外国人であれば、「仕事をサボっていてもクビにならないなら、サボろう」「窓際族というのは、仕事をしなくても給料がもらえる最高のポストだから、それを目指そう」などと考えるかもしれません。
しかし、日本人は恥の文化ですから、同僚から後ろ指を指されるような目には遭いたくない、と考えて真面目に働くはずです。だから企業としても安心して終身雇用制を採用できるのですね。
従業員の教育にコストがかけられる
終身雇用制であれば、従業員の教育にコストをかけても時間をかけて回収できるので、質の高い労働者を育てることができます。
欧米では、自分で教育を受けた人を高い給料で採用するのが普通ですが、日本では会社が教育のコストを負担するので、より会社の実情に合った教育を施すことができるはずです。

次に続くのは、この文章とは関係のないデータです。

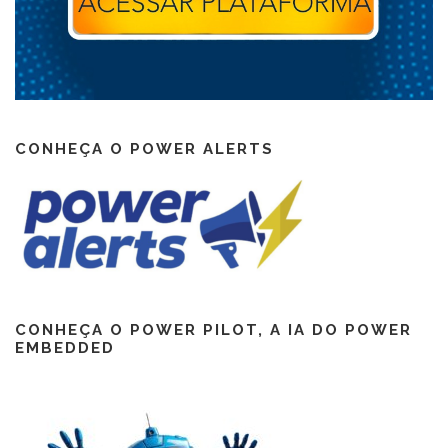
CONHEÇA O POWER ALERTS
CONHEÇA O POWER PILOT, A IA DO POWER
EMBEDDED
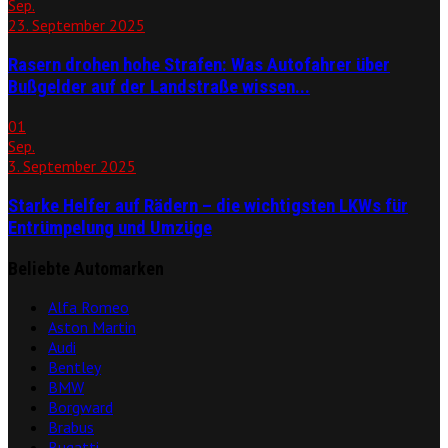
Sep.
23. September 2025
Rasern drohen hohe Strafen: Was Autofahrer über
Bußgelder auf der Landstraße wissen...
01
Sep.
3. September 2025
Starke Helfer auf Rädern – die wichtigsten LKWs für
Entrümpelung und Umzüge
Beliebte Automarken
Alfa Romeo
Aston Martin
Audi
Bentley
BMW
Borgward
Brabus
Bugatti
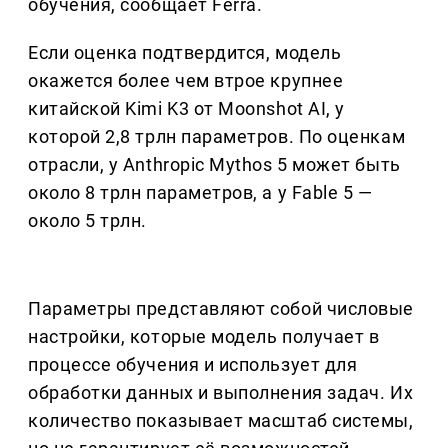
обучения, сообщает Ferra.
Если оценка подтвердится, модель
окажется более чем втрое крупнее
китайской Kimi K3 от Moonshot AI, у
которой 2,8 трлн параметров. По оценкам
отрасли, у Anthropic Mythos 5 может быть
около 8 трлн параметров, а у Fable 5 —
около 5 трлн.
Параметры представляют собой числовые
настройки, которые модель получает в
процессе обучения и использует для
обработки данных и выполнения задач. Их
количество показывает масштаб системы,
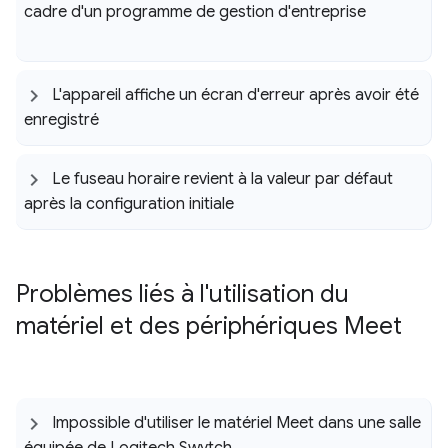
cadre d'un programme de gestion d'entreprise
L'appareil affiche un écran d'erreur après avoir été
enregistré
Le fuseau horaire revient à la valeur par défaut
après la configuration initiale
Problèmes liés à l'utilisation du
matériel et des périphériques Meet
Impossible d'utiliser le matériel Meet dans une salle
équipée de Logitech Swytch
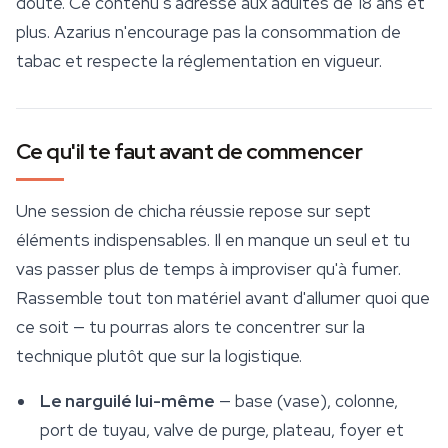
doute. Ce contenu s'adresse aux adultes de 18 ans et
plus. Azarius n'encourage pas la consommation de
tabac et respecte la réglementation en vigueur.
Ce qu'il te faut avant de commencer
Une session de chicha réussie repose sur sept
éléments indispensables. Il en manque un seul et tu
vas passer plus de temps à improviser qu'à fumer.
Rassemble tout ton matériel avant d'allumer quoi que
ce soit — tu pourras alors te concentrer sur la
technique plutôt que sur la logistique.
Le narguilé lui-même
— base (vase), colonne,
port de tuyau, valve de purge, plateau, foyer et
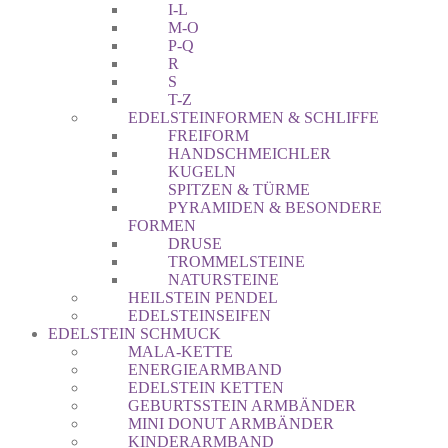
I-L
M-O
P-Q
R
S
T-Z
EDELSTEINFORMEN & SCHLIFFE
FREIFORM
HANDSCHMEICHLER
KUGELN
SPITZEN & TÜRME
PYRAMIDEN & BESONDERE
FORMEN
DRUSE
TROMMELSTEINE
NATURSTEINE
HEILSTEIN PENDEL
EDELSTEINSEIFEN
EDELSTEIN SCHMUCK
MALA-KETTE
ENERGIEARMBAND
EDELSTEIN KETTEN
GEBURTSSTEIN ARMBÄNDER
MINI DONUT ARMBÄNDER
KINDERARMBAND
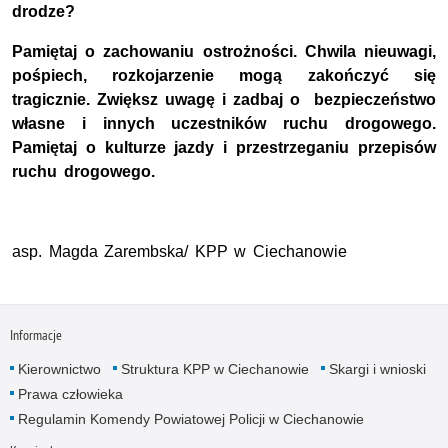
drodze?
Pamiętaj o zachowaniu ostrożności. Chwila nieuwagi,
pośpiech, rozkojarzenie mogą zakończyć się
tragicznie. Zwiększ uwagę i zadbaj o bezpieczeństwo
własne i innych uczestników ruchu drogowego.
Pamiętaj o kulturze jazdy i przestrzeganiu przepisów
ruchu drogowego.
asp. Magda Zarembska/ KPP w Ciechanowie
Informacje
Kierownictwo
Struktura KPP w Ciechanowie
Skargi i wnioski
Prawa człowieka
Regulamin Komendy Powiatowej Policji w Ciechanowie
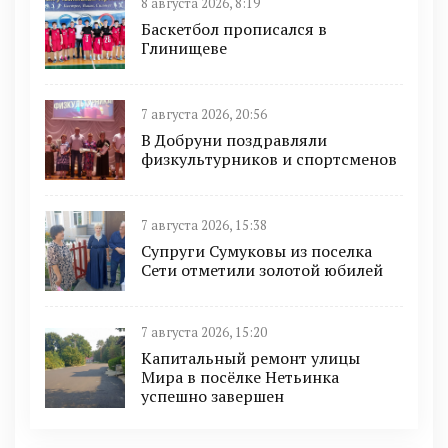
8 августа 2026, 8:19
Баскетбол прописался в
Глинищеве
7 августа 2026, 20:56
В Добруни поздравляли
физкультурников и спортсменов
7 августа 2026, 15:38
Супруги Сумуковы из поселка
Сети отметили золотой юбилей
7 августа 2026, 15:20
Капитальный ремонт улицы
Мира в посёлке Нетьинка
успешно завершен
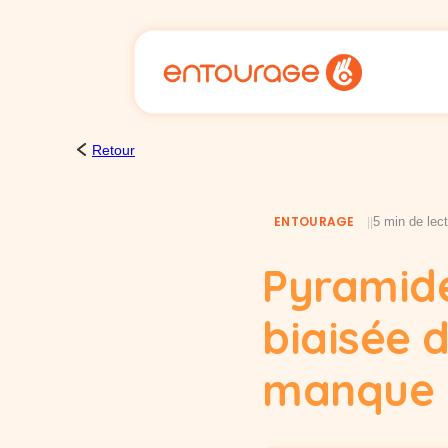
Cookies management panel
Retour
ENTOURAGE
5 min de lec
|
|
Pyramide
biaisée d
manque 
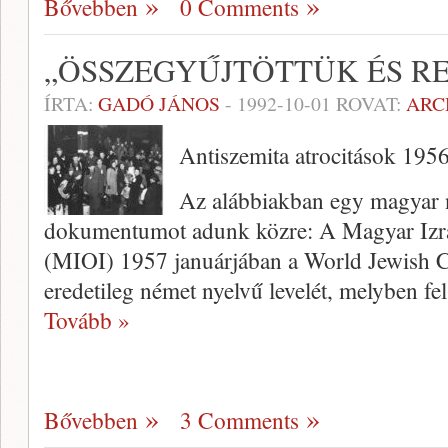
Bővebben
0 Comments
„ÖSSZEGYŰJTÖTTÜK ÉS R
ÍRTA:
GADÓ JÁNOS
-
1992-10-01
ROVAT:
ARC
Antiszemita atrocitások 195
Az alábbiakban egy magyar 
dokumentumot adunk közre: A Magyar Izra
(MIOI) 1957 januárjában a World Jewish C
eredetileg német nyelvű levelét, melyben fe
Tovább »
Bővebben
3 Comments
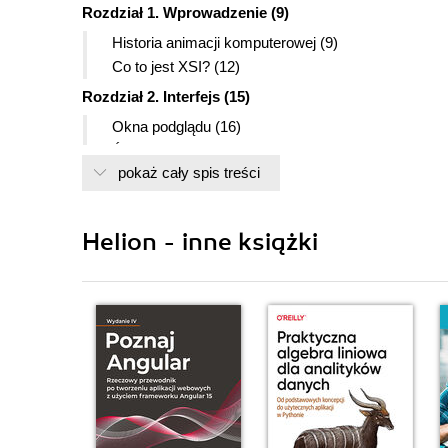
Rozdział 1. Wprowadzenie (9)
Historia animacji komputerowej (9)
Co to jest XSI? (12)
Rozdział 2. Interfejs (15)
Okna podglądu (16)
Środowisko programu (18)
pokaż cały spis treści
Właściwości, edytor właściwości (19)
Dostęp do narzędzi (19)
Skróty klawiszowe (19)
Helion - inne książki
Edycja parametrów (20)
Rozdział 3. Zarządzanie danymi (23)
Browser (23)
Eksplorer (23)
Schematic view (23)
Spreadsheet view (23)
Netview (26)
Synoptic view (26)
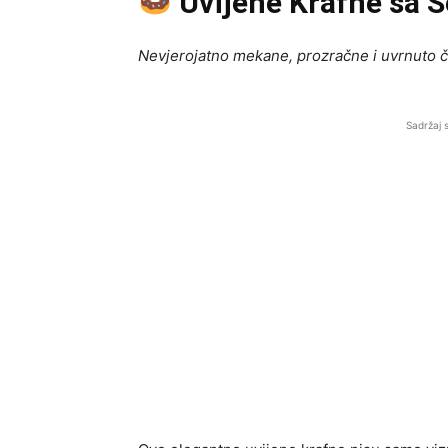
Uvijene Krafne sa
Nevjerojatno mekane, prozračne i uvrnuto 
Sadržaj 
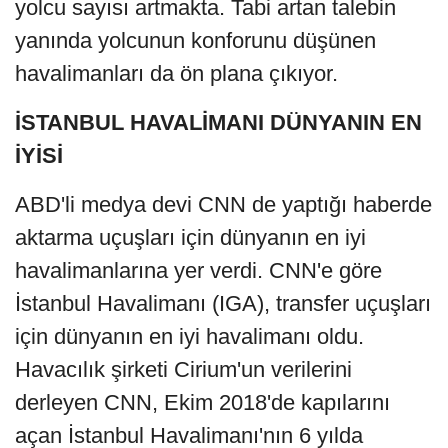
yolcu sayısı artmakta. Tabi artan talebin
yanında yolcunun konforunu düşünen
havalimanları da ön plana çıkıyor.
İSTANBUL HAVALİMANI DÜNYANIN EN
İYİSİ
ABD'li medya devi CNN de yaptığı haberde
aktarma uçuşları için dünyanın en iyi
havalimanlarına yer verdi. CNN'e göre
İstanbul Havalimanı (IGA), transfer uçuşları
için dünyanın en iyi havalimanı oldu.
Havacılık şirketi Cirium'un verilerini
derleyen CNN, Ekim 2018'de kapılarını
açan İstanbul Havalimanı'nın 6 yılda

これについては「社内でしか役に立たない知識やノウハウが蓄積されていくだけだ」といった批判もありますが(笑)。
変化の激しい時代には向かない?
これからは変化の激しい時代だから、終身雇用制には向かないのだ、という識者は多いのですが、筆者はそうは思いません。
高度成長期の日本は、エネルギー源が石炭から石油に変わり、主要産業が軽工業から重化学工業に変わり、今よりもはるかに変化が激しい時代だったのではないでしょうか。そうした中でも企業は終身雇用を採用したのですから、今の日本企業が変化の激しさを理由に終身雇用をやめてしまうということにはならないでしょう。
強いて言えば、高度成長期には主に単純労働者が雇われていたから産業構造の変化に伴って配置転換をすることは容易だった、という違いはあるかもしれません。
今は単純労働者の比率が低いので、企業の業務内容が変わったときに、配置転換によって従業員の新しい仕事を確保するということが以前よりは難しい、ということは言えるのかもしれませんね。